On Bank Street in downtown Ottawa, there are five cannabis stores within five blocks. In addition, competition among retailers is fierce. For example, High Ties and True North are neighbors. Unable to compete on price, they have to compete on style, flavors, services, location, and brands.
A new cannabis store will be opening on the first floor of a seniors’ residence on Bank Street. Several other cannabis businesses are also scheduled to open soon in the same area. Yet despite all the stores, it is difficult to say that the business is booming.
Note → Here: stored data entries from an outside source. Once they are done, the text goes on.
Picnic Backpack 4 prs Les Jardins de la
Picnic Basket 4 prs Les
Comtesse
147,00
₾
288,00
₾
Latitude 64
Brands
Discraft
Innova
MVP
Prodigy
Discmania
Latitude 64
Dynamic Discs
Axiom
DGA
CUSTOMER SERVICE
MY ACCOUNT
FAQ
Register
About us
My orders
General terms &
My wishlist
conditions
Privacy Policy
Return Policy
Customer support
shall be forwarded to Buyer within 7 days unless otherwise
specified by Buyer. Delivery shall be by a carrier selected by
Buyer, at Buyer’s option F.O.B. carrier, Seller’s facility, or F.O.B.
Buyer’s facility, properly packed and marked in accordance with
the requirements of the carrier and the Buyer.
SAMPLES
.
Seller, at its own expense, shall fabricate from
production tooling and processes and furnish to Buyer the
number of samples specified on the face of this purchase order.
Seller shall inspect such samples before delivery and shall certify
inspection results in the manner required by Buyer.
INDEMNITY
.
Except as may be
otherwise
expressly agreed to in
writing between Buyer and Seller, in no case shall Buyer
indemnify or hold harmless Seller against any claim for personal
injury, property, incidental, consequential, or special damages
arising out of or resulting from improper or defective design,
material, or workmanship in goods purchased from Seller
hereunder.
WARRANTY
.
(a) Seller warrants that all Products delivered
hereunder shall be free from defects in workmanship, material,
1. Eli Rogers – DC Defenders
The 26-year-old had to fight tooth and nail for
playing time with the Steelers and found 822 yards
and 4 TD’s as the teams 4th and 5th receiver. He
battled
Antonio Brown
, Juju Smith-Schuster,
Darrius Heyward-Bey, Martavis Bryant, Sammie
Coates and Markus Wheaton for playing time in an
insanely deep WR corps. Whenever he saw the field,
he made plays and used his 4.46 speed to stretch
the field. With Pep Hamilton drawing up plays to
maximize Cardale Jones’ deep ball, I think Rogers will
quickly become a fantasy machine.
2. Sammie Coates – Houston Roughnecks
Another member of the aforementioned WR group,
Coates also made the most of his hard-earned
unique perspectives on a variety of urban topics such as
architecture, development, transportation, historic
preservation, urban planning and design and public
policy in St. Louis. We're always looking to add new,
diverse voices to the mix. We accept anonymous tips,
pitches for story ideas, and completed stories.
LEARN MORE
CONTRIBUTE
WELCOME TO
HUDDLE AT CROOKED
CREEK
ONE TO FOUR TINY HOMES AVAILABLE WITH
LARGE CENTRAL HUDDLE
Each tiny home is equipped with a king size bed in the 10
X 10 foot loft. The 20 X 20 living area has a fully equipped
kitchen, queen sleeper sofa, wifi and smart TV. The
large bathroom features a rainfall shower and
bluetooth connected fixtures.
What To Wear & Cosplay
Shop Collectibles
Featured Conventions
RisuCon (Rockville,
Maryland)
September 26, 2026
42 cannabis stores in Ottawa
According to the Alcohol and Gaming Commission of Ontario (AGCO), the agency that regulates the consumption and distribution of cannabis in the province, there are 42 businesses operating in Ottawa or approved to open. Another 10 businesses are in the process of being licensed and another 22 have applied for licenses.
The number of stores has skyrocketed since the first businesses won the province’s lottery in April 2019. Profits, which had initially been high, are now being shared by many more establishments since the province made it easier for businesses to obtain sales permits in December 2019.
Cannabis businesses can now set up in any building in a commercial zone but must remain 150 meters from schools.
The Ontario Cannabis Corporation (OCC) has reported that sales have stagnated in Ottawa since March 2021, when there were only 28 businesses. Since the last quarter, sales have remained at $13 million and there has been no increase in sales.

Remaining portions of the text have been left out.